-- The records --
Segment Open

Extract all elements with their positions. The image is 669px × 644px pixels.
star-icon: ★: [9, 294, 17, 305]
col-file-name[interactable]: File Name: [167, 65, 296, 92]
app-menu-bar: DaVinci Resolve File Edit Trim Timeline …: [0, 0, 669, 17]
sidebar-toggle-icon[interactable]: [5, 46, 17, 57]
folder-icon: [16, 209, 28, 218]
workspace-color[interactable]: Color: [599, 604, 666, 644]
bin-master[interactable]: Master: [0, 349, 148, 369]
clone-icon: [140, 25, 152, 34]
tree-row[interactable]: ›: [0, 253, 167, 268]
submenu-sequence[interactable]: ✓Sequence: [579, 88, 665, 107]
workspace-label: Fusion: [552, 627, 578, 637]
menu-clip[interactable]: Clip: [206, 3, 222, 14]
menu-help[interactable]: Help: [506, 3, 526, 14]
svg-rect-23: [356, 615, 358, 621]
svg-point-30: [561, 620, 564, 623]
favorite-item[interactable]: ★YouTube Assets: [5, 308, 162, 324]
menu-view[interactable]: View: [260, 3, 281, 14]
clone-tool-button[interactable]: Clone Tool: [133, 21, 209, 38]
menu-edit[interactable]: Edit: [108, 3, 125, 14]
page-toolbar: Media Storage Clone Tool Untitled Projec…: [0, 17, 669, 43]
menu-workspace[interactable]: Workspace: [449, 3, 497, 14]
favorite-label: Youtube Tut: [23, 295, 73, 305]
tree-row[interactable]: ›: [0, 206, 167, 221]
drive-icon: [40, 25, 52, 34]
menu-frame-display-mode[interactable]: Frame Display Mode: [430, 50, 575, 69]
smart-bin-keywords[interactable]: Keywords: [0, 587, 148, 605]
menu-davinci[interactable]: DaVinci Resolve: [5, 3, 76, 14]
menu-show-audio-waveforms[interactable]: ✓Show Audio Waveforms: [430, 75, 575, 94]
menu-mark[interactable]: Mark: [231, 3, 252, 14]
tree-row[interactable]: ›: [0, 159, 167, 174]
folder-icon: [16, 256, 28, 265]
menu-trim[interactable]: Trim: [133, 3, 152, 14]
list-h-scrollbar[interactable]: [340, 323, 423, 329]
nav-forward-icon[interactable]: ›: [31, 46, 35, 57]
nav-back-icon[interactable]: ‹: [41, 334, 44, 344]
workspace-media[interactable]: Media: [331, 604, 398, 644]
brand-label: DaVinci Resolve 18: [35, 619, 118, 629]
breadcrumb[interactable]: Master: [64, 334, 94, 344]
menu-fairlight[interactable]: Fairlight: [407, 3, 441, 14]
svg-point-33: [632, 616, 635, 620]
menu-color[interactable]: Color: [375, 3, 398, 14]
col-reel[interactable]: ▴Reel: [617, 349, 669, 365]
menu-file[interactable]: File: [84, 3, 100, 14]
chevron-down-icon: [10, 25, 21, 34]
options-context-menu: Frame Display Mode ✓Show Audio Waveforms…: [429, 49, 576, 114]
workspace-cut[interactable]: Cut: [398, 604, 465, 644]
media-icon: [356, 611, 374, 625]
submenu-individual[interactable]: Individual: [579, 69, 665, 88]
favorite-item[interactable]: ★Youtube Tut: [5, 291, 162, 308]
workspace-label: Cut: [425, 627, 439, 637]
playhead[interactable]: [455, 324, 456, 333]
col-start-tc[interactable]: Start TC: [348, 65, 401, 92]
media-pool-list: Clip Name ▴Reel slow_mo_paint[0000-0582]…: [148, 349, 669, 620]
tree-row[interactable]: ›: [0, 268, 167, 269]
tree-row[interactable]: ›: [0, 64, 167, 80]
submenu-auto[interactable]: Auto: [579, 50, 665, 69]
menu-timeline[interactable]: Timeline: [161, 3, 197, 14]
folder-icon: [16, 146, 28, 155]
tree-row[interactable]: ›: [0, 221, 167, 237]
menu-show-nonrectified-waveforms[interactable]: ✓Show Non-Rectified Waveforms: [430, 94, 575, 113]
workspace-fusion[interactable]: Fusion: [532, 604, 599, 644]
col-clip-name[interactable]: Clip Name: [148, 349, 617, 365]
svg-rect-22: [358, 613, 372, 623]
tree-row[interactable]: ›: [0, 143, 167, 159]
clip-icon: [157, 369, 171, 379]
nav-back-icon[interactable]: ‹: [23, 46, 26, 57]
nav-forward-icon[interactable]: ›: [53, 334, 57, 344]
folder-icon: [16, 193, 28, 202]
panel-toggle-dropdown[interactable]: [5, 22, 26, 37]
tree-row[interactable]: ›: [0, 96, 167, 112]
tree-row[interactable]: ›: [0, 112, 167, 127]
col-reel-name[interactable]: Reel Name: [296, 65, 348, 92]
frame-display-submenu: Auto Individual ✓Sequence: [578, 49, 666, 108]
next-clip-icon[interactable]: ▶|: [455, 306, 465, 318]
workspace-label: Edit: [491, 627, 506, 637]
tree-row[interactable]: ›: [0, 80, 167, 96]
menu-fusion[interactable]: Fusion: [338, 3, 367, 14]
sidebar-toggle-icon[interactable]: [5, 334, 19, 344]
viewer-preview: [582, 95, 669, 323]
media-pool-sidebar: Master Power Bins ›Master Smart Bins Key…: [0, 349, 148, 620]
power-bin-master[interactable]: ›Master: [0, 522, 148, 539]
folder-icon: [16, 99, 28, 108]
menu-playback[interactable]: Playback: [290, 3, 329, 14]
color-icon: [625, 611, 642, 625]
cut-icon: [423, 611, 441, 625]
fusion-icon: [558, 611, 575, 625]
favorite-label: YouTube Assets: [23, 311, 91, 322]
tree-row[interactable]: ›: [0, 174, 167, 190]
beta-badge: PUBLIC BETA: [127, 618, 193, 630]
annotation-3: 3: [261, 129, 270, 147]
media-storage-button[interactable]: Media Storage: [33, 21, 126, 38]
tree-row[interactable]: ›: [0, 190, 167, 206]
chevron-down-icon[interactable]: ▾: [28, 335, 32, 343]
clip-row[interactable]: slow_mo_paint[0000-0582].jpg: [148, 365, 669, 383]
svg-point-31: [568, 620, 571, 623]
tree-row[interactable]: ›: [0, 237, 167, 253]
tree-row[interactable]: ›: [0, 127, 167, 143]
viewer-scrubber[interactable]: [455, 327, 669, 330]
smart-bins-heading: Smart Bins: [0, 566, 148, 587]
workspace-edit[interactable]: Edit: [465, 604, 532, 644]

Segment Closed

-- Task directions --
All the records shown above need to be given again exactly.

-- Task answer --
Extract all elements with their positions. The image is 669px × 644px pixels.
star-icon: ★: [9, 294, 17, 305]
col-file-name[interactable]: File Name: [167, 65, 296, 92]
app-menu-bar: DaVinci Resolve File Edit Trim Timeline …: [0, 0, 669, 17]
sidebar-toggle-icon[interactable]: [5, 46, 17, 57]
folder-icon: [16, 209, 28, 218]
workspace-color[interactable]: Color: [599, 604, 666, 644]
bin-master[interactable]: Master: [0, 349, 148, 369]
clone-icon: [140, 25, 152, 34]
tree-row[interactable]: ›: [0, 253, 167, 268]
submenu-sequence[interactable]: ✓Sequence: [579, 88, 665, 107]
workspace-label: Fusion: [552, 627, 578, 637]
menu-clip[interactable]: Clip: [206, 3, 222, 14]
menu-help[interactable]: Help: [506, 3, 526, 14]
svg-rect-23: [356, 615, 358, 621]
svg-point-30: [561, 620, 564, 623]
favorite-item[interactable]: ★YouTube Assets: [5, 308, 162, 324]
menu-view[interactable]: View: [260, 3, 281, 14]
clone-tool-button[interactable]: Clone Tool: [133, 21, 209, 38]
menu-edit[interactable]: Edit: [108, 3, 125, 14]
page-toolbar: Media Storage Clone Tool Untitled Projec…: [0, 17, 669, 43]
menu-workspace[interactable]: Workspace: [449, 3, 497, 14]
favorite-label: Youtube Tut: [23, 295, 73, 305]
tree-row[interactable]: ›: [0, 206, 167, 221]
drive-icon: [40, 25, 52, 34]
menu-frame-display-mode[interactable]: Frame Display Mode: [430, 50, 575, 69]
smart-bin-keywords[interactable]: Keywords: [0, 587, 148, 605]
menu-davinci[interactable]: DaVinci Resolve: [5, 3, 76, 14]
menu-show-audio-waveforms[interactable]: ✓Show Audio Waveforms: [430, 75, 575, 94]
menu-mark[interactable]: Mark: [231, 3, 252, 14]
tree-row[interactable]: ›: [0, 159, 167, 174]
folder-icon: [16, 256, 28, 265]
menu-trim[interactable]: Trim: [133, 3, 152, 14]
list-h-scrollbar[interactable]: [340, 323, 423, 329]
nav-forward-icon[interactable]: ›: [31, 46, 35, 57]
nav-back-icon[interactable]: ‹: [41, 334, 44, 344]
workspace-media[interactable]: Media: [331, 604, 398, 644]
brand-label: DaVinci Resolve 18: [35, 619, 118, 629]
breadcrumb[interactable]: Master: [64, 334, 94, 344]
menu-fairlight[interactable]: Fairlight: [407, 3, 441, 14]
svg-point-33: [632, 616, 635, 620]
menu-color[interactable]: Color: [375, 3, 398, 14]
col-reel[interactable]: ▴Reel: [617, 349, 669, 365]
menu-file[interactable]: File: [84, 3, 100, 14]
chevron-down-icon: [10, 25, 21, 34]
options-context-menu: Frame Display Mode ✓Show Audio Waveforms…: [429, 49, 576, 114]
workspace-cut[interactable]: Cut: [398, 604, 465, 644]
media-icon: [356, 611, 374, 625]
submenu-individual[interactable]: Individual: [579, 69, 665, 88]
favorite-item[interactable]: ★Youtube Tut: [5, 291, 162, 308]
workspace-label: Cut: [425, 627, 439, 637]
playhead[interactable]: [455, 324, 456, 333]
col-start-tc[interactable]: Start TC: [348, 65, 401, 92]
media-pool-list: Clip Name ▴Reel slow_mo_paint[0000-0582]…: [148, 349, 669, 620]
tree-row[interactable]: ›: [0, 268, 167, 269]
tree-row[interactable]: ›: [0, 64, 167, 80]
submenu-auto[interactable]: Auto: [579, 50, 665, 69]
menu-timeline[interactable]: Timeline: [161, 3, 197, 14]
folder-icon: [16, 146, 28, 155]
tree-row[interactable]: ›: [0, 221, 167, 237]
menu-show-nonrectified-waveforms[interactable]: ✓Show Non-Rectified Waveforms: [430, 94, 575, 113]
workspace-fusion[interactable]: Fusion: [532, 604, 599, 644]
col-clip-name[interactable]: Clip Name: [148, 349, 617, 365]
svg-rect-22: [358, 613, 372, 623]
tree-row[interactable]: ›: [0, 143, 167, 159]
clip-icon: [157, 369, 171, 379]
nav-back-icon[interactable]: ‹: [23, 46, 26, 57]
nav-forward-icon[interactable]: ›: [53, 334, 57, 344]
folder-icon: [16, 193, 28, 202]
panel-toggle-dropdown[interactable]: [5, 22, 26, 37]
tree-row[interactable]: ›: [0, 96, 167, 112]
tree-row[interactable]: ›: [0, 112, 167, 127]
col-reel-name[interactable]: Reel Name: [296, 65, 348, 92]
frame-display-submenu: Auto Individual ✓Sequence: [578, 49, 666, 108]
next-clip-icon[interactable]: ▶|: [455, 306, 465, 318]
workspace-label: Edit: [491, 627, 506, 637]
tree-row[interactable]: ›: [0, 80, 167, 96]
menu-fusion[interactable]: Fusion: [338, 3, 367, 14]
sidebar-toggle-icon[interactable]: [5, 334, 19, 344]
viewer-preview: [582, 95, 669, 323]
media-pool-sidebar: Master Power Bins ›Master Smart Bins Key…: [0, 349, 148, 620]
power-bin-master[interactable]: ›Master: [0, 522, 148, 539]
folder-icon: [16, 99, 28, 108]
menu-playback[interactable]: Playback: [290, 3, 329, 14]
color-icon: [625, 611, 642, 625]
cut-icon: [423, 611, 441, 625]
fusion-icon: [558, 611, 575, 625]
favorite-label: YouTube Assets: [23, 311, 91, 322]
tree-row[interactable]: ›: [0, 174, 167, 190]
beta-badge: PUBLIC BETA: [127, 618, 193, 630]
annotation-3: 3: [261, 129, 270, 147]
media-storage-button[interactable]: Media Storage: [33, 21, 126, 38]
tree-row[interactable]: ›: [0, 190, 167, 206]
chevron-down-icon[interactable]: ▾: [28, 335, 32, 343]
clip-row[interactable]: slow_mo_paint[0000-0582].jpg: [148, 365, 669, 383]
svg-point-31: [568, 620, 571, 623]
tree-row[interactable]: ›: [0, 237, 167, 253]
tree-row[interactable]: ›: [0, 127, 167, 143]
viewer-scrubber[interactable]: [455, 327, 669, 330]
smart-bins-heading: Smart Bins: [0, 566, 148, 587]
workspace-edit[interactable]: Edit: [465, 604, 532, 644]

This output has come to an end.